You could always tell from the wry smile on his face that Feller loved making us laugh, and he did so frequently. Sometimes we were the target of his jokes.
“What do you do when you can’t hit a curveball?” he once said. “Get a typewriter.”
He also loved regaling us with what he called “rainy day stories” from his career, from the ridiculous to the sublime. If you were on deadline pregame (as I often was, trying to get my notes filed), both the worst thing and the best thing that could happen to you was getting stopped by Feller in the media dining room. Because once he started telling his tales, there was no telling when he’d stop.
It was in the summer of 2007 that I got to know Feller on a deeper level. The Indians invited me to come along on a chartered flight to Des Moines. They had arranged for the filming of a documentary on Feller’s Iowa upbringing, and Feller was aboard to show the camera crew his roots. I’ll never forget that trip. It was better than any American history course I could have taken in college. Feller showed us the farm where he formed his fastball and the cornfield that he and his father turned into a baseball field. He took us to his museum, which was, to him, a great source of pride, and to the street that bears his name.
My favorite stop of the tour might have Booneville, Iowa — a tiny town that, by my recollection, contained a couple grain silos, a small diner, a few houses and, well, not much else. But there was a building where a bank once stood, and Feller shared with us a story passed down to him by his father. It seems the bank’s owner lived across the street, and one day at lunch he looked across the street into his bank to see it being robbed by three crooks. The bank owner grabbed his gun and shot each crook dead on the spot as the exited.

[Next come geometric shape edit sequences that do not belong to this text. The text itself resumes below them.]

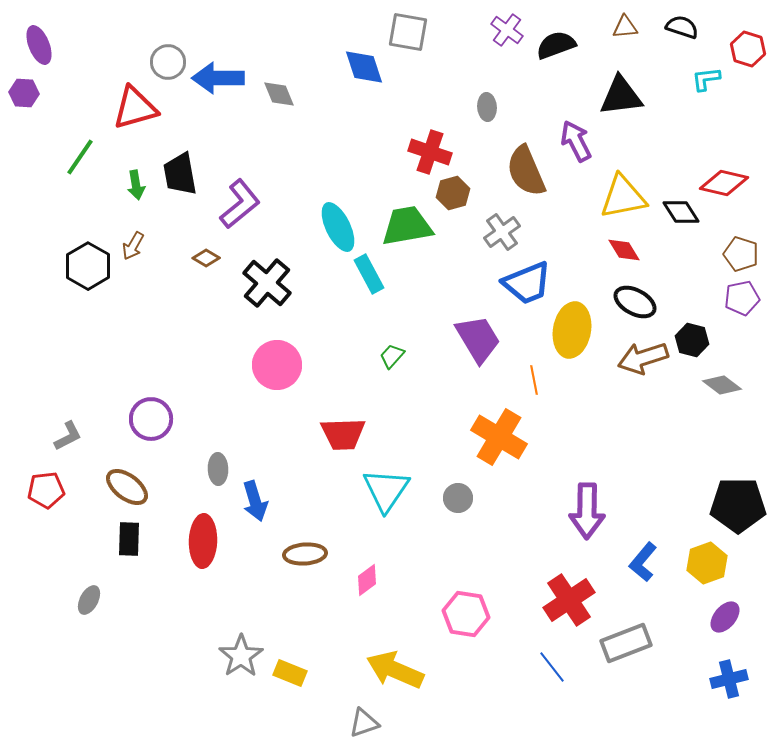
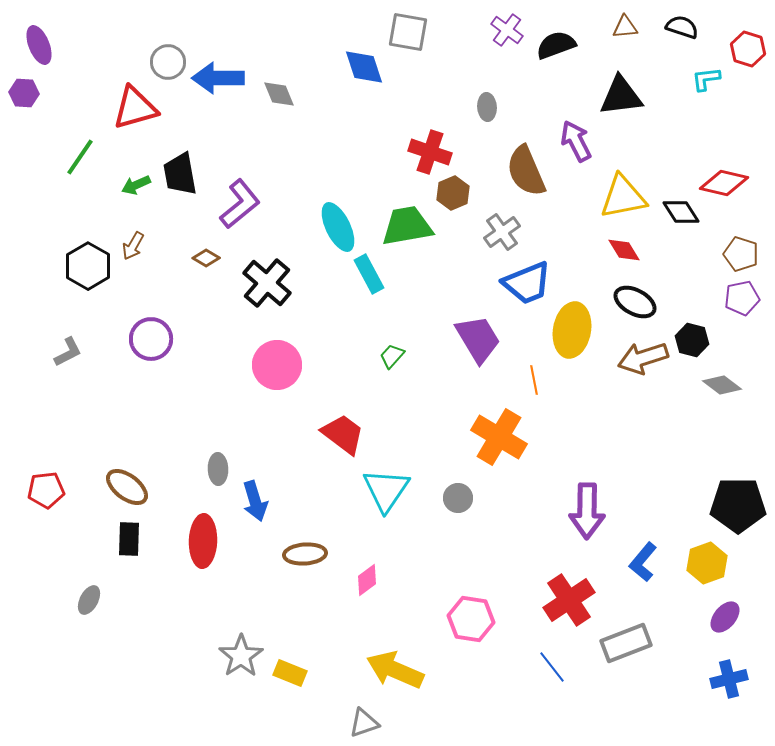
green arrow at (136, 185): rotated 76 degrees clockwise
brown hexagon at (453, 193): rotated 8 degrees counterclockwise
purple circle at (151, 419): moved 80 px up
red trapezoid at (343, 434): rotated 141 degrees counterclockwise
gray L-shape at (68, 436): moved 84 px up
pink hexagon at (466, 614): moved 5 px right, 5 px down
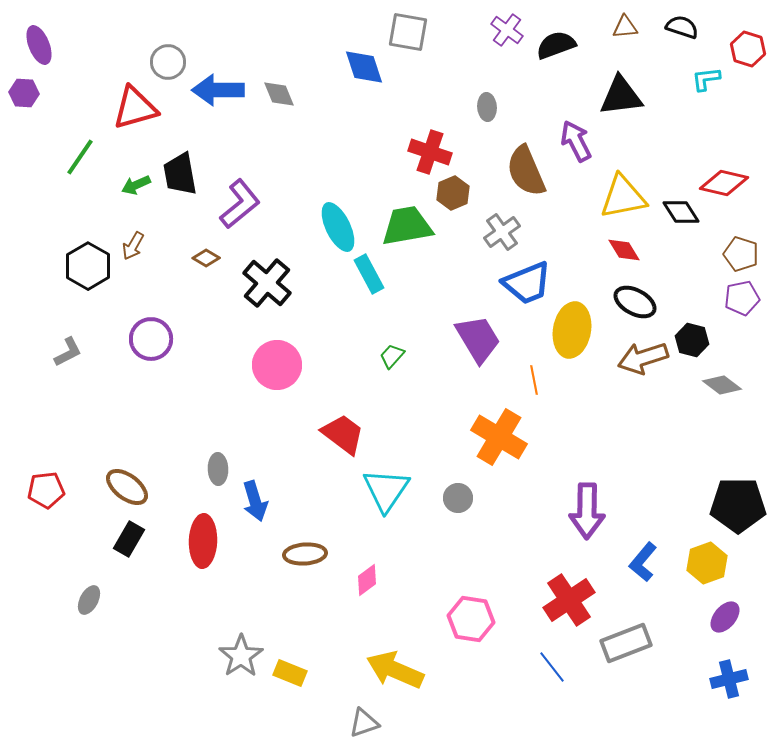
blue arrow at (218, 78): moved 12 px down
black rectangle at (129, 539): rotated 28 degrees clockwise
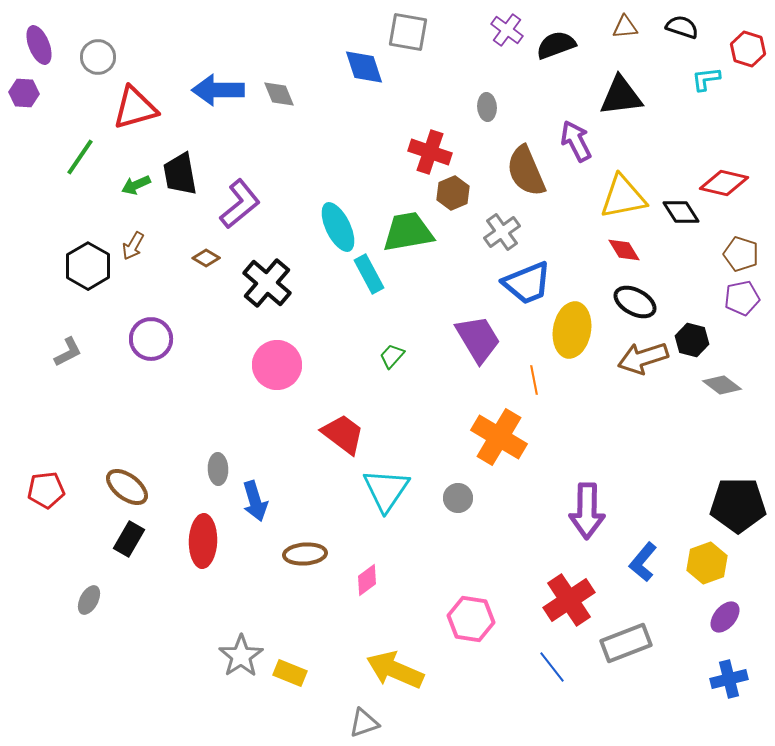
gray circle at (168, 62): moved 70 px left, 5 px up
green trapezoid at (407, 226): moved 1 px right, 6 px down
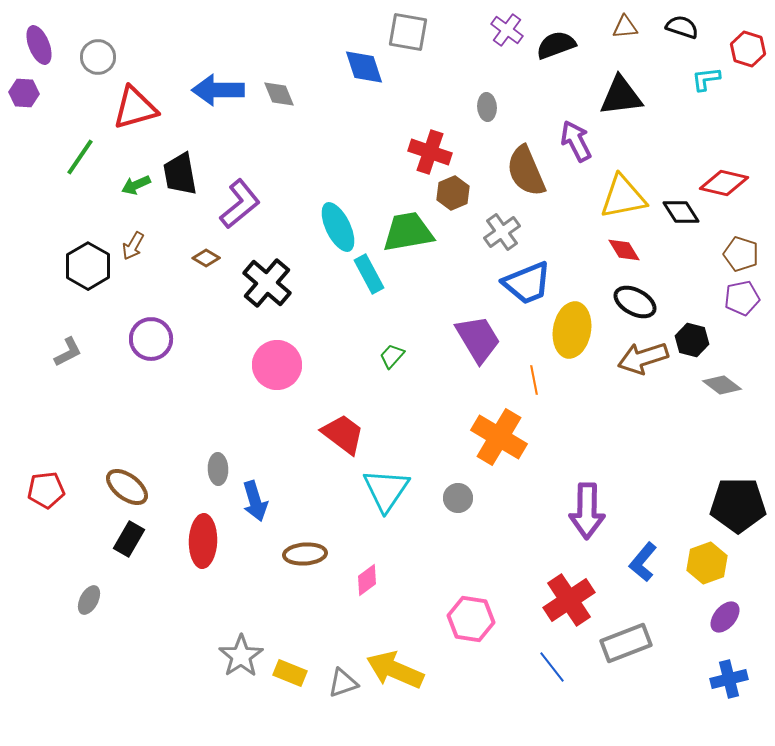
gray triangle at (364, 723): moved 21 px left, 40 px up
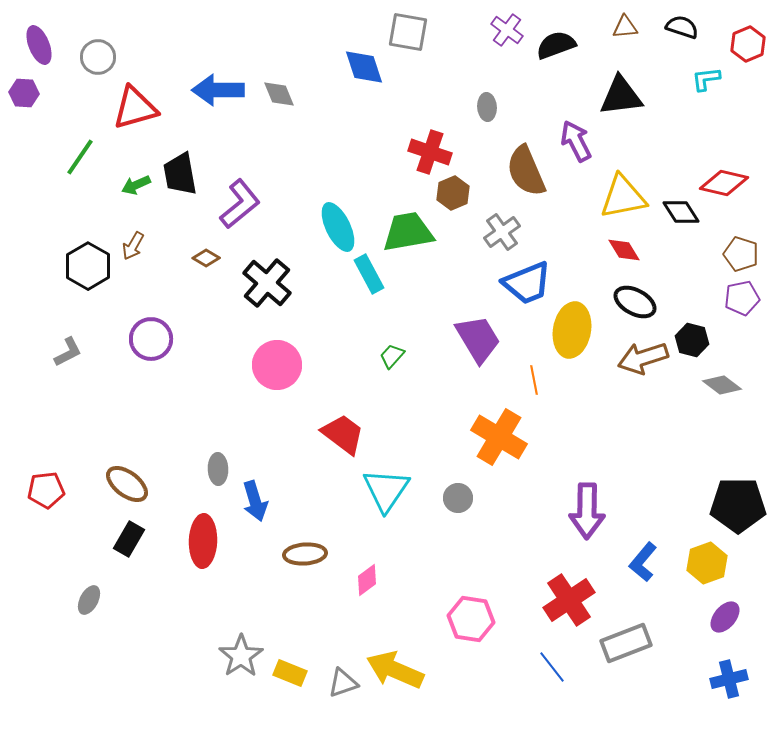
red hexagon at (748, 49): moved 5 px up; rotated 20 degrees clockwise
brown ellipse at (127, 487): moved 3 px up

Feller loved this story. “Instant justice,” he said.
But another memory I have of that trip — the memory I’ll take with me long after Feller is gone — is of the visit we made to the house he built for his parents at the site of the farm. The house is now inhabited by a local doctor and his family, and Feller’s frequent visits have made him a grandfather-type figure to those kids. When we arrived, they all excitedly greeted him with hugs and tagged along as he visited the red barn where he used to play catch with his dad.
“Decide what you really want to do early in life, then do it,” Feller told those kids. “Then you never have to work a day in your life. That’s what I did. I played ball for a living.”
In the wake of last night’s news that Feller has been transferred to hospice care, I find myself instinctively writing about him in the past tense. It’s not intentional; it’s just that we all knew a day would come when Feller, 92, would begin to succumb to Father Time, and that day, sadly, appears to be close. Feller, of course, acknowledged as much earlier this year, when he talked about throwing out a ceremonial first pitch at a Spring Training game.
“One of these days,” Feller said with a smile, “it will be the last first pitch.”
But I’d like to think that those of us fortunate enough to be around Feller on a regular basis in these latter years of his life took full advantage of the situation. A living legend was in our midst, and, while he certainly had some unmistakably gruff qualities, he was, at heart, a Hall of Famer in ways that go well beyond anything he accomplished on the mound.
This, then, is a thank you to Rapid Robert for the many memories he shared with me and the many memories he left with me. My thoughts and prayers go out to him and his family.